Mobilizing the strengths of the fragile material of paper and breaking narrative frameworks through deliberately placed anachronisms, Scherer brings to light a critique of reality veiled in the idea of Romanticism.
In the exhibition’s first room, a paper bed mimics the artist’s own bed decorated by an Austrian hobbyist painter whose illogical mixture of motifs ranges from St. Nicholas to a detail of Botticelli’s Birth of Venus. Titled Trousseau dérangé 1 (disturbed dowry 1) (2022), Scherer’s bed displays objects in memory of a bride: parts of a dress, a pair of gloves, a mask-like face, and pieces of hair. The ambiguous enacted presence of the sculpture leaves us wondering whether it is, in fact, a bridal bed or a reliquary, whether the expected path of (young) women is a blessing or a condemnation.
The room is completed with Scherer’s drawings depicting different colorful sceneries on the walls surrounding the bed. These landscapes are charged with enchantment but also with conflict and complication, where nothing is entirely intact or perfectly clear. In one of them, the artist refers to Pisanello’s Vision of Saint Eustace, a painting from around 1438 famous for its richness of details and spatial incongruities. A hunter, Eustace, has a Divine vision when confronted with a deer. He decides to spare it and all other animals. This aspect – a change of attitude toward nature – anticipates the installation in the room to come while Scherer’s drawing, simple and light, celebrates Pisanello and the theme of Eustace without wanting to reproduce it. In opposition to Pisanello’s painting, Scherer remains deliberately ambiguous about the empathy felt at that moment.
The next exhibition hall opens up to a medieval jousting tournament, an installation presented initially at the Heidelberger Kunstverein and then at Kunst Halle Sankt Gallen.
In the center of the scene, two knights duel in a traditional jousting event displaying their prestige and ambition with magnificent equipment. From above, court ladies observe the demonstration of masculine strength and comment on it with ambiguous gestures that defy clear interpretation. Shown as empty shells, where only half their bodies are fabricated, the ladies have a mask-like lack of expression. Representative of how their historical counterparts are not fully three-dimensional in written history, Scherer’s ladies-in-waiting function as a hollow vessel on which to project their roles within the concept of courtly love, serving as an almost dehumanized instigator of the competitions as it was assumed that they were demanding this as a proof of love.

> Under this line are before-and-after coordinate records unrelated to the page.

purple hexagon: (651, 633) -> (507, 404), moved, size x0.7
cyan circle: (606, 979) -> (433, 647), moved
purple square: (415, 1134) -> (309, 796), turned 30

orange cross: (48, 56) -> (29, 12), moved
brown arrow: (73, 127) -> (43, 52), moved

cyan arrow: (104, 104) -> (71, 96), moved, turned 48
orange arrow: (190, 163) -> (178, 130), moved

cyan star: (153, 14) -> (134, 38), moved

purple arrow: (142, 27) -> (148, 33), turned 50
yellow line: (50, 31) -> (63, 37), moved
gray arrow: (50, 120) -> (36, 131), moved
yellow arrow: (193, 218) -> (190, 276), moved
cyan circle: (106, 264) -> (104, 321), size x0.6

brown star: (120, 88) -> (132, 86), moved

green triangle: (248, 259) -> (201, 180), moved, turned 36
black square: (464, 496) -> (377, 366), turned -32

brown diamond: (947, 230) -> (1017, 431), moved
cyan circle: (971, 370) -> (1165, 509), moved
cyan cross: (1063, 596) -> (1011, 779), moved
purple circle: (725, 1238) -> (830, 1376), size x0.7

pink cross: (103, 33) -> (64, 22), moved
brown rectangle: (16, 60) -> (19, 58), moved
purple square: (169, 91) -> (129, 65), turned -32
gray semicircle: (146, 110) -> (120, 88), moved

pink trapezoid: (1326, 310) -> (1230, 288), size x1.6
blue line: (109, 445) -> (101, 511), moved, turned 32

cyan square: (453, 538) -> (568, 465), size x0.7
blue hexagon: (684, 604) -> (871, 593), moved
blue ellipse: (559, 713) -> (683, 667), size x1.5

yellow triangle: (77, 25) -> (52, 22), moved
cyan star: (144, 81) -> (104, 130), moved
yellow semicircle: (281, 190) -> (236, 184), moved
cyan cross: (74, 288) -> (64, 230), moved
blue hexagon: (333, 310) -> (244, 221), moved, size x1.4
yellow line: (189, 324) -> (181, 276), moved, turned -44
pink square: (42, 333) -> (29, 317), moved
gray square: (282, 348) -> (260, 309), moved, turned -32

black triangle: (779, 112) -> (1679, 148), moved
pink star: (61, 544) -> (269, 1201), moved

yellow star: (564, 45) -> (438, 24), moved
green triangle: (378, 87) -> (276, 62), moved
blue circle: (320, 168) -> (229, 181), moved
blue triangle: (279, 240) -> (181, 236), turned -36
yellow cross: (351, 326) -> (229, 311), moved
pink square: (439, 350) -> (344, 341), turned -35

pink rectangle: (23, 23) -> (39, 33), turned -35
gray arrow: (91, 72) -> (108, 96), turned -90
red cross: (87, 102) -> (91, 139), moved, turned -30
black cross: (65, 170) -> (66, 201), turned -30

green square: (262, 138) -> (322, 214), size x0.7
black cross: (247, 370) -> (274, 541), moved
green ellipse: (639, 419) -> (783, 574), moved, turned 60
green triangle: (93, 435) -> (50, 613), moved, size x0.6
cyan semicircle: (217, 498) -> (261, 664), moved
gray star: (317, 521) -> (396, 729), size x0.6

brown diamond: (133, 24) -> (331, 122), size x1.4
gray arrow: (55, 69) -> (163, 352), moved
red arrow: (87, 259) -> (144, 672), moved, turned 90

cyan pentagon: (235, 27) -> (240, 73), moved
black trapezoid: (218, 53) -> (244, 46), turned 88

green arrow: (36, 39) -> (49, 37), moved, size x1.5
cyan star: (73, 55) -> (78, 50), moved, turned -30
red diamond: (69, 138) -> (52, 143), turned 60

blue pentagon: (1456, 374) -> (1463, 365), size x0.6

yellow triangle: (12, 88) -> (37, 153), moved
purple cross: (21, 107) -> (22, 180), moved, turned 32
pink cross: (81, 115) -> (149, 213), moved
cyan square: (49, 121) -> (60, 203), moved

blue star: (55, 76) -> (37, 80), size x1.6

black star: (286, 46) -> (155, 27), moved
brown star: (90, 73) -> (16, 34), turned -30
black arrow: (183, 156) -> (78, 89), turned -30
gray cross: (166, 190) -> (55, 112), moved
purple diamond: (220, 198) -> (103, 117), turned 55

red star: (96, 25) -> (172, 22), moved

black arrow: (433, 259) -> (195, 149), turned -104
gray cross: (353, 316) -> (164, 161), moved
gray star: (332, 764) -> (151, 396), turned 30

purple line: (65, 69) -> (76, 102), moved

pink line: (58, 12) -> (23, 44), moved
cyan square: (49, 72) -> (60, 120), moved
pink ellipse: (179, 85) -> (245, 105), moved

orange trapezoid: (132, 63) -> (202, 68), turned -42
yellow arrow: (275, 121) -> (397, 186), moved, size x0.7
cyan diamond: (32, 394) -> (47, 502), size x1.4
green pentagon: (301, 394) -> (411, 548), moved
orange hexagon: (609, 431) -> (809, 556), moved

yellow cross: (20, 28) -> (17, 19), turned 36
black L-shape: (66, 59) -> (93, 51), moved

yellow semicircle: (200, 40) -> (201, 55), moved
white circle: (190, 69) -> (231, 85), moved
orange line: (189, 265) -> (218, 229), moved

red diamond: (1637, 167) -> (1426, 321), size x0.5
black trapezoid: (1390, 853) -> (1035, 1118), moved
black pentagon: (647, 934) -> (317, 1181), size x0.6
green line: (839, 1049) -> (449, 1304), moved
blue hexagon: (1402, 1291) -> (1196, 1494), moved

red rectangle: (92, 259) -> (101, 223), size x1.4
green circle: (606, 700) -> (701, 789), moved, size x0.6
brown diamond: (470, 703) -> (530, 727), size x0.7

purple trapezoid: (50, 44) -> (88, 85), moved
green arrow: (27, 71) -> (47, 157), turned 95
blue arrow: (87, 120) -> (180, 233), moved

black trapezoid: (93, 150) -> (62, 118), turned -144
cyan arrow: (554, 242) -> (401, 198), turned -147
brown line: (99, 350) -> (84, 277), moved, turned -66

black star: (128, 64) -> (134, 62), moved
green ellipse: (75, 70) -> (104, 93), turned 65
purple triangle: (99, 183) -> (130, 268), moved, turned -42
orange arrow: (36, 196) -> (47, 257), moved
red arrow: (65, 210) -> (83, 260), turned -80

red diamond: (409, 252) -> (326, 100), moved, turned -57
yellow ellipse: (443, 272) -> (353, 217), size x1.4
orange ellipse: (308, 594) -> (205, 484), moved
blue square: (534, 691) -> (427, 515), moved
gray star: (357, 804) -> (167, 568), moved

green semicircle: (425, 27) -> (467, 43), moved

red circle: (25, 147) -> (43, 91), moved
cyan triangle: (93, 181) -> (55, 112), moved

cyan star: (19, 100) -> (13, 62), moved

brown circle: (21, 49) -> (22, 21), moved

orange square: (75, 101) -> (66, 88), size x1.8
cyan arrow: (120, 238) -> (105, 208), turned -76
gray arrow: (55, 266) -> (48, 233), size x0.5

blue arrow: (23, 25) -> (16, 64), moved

The winner of such competitions was whoever had broken the most lances, which were counted at the end of the tournament. The panoramic painting that frames the scene provides the key to its inherent criticality by showing deforestation for lance production as the background event of the courtly ritual.
Embedded in the flowing landscape, there is a heteronormatively organized society made up of men who produce tournament lances and women who stuff and slaughter geese to produce foie gras. The gross exploitation of natural resources reveals itself as a prerequisite for elitist culture as well as a result of a social dynamic that translates the taming of nature into a kind of ballet of the genders that shows how the fulfillment of male and female-defined tasks constitutes mutual desire. At the right end of the panorama, contemporary businessmen who have stepped out of a Tesla appear as buyers of the lances. They illustrate the continuity of the topic, which extends into the present, as masculinity is still defined by the consumption of the environment – even with the electric car as it too relies on conventional energy sources. This caricature of historical events shows how the exhaustion of natural resources and life for the benefit of a triumphant display of self-proclaimed honor is an inherently self-destructive structure.
By refusing complete historical imitation through the inclusion of elements from various eras, such as a car, a cell phone and an aircraft, Scherer constructs a cross-disciplinary approach that satirizes heteronormative culture and its deleterious division between male and female, as well as that between human and nature.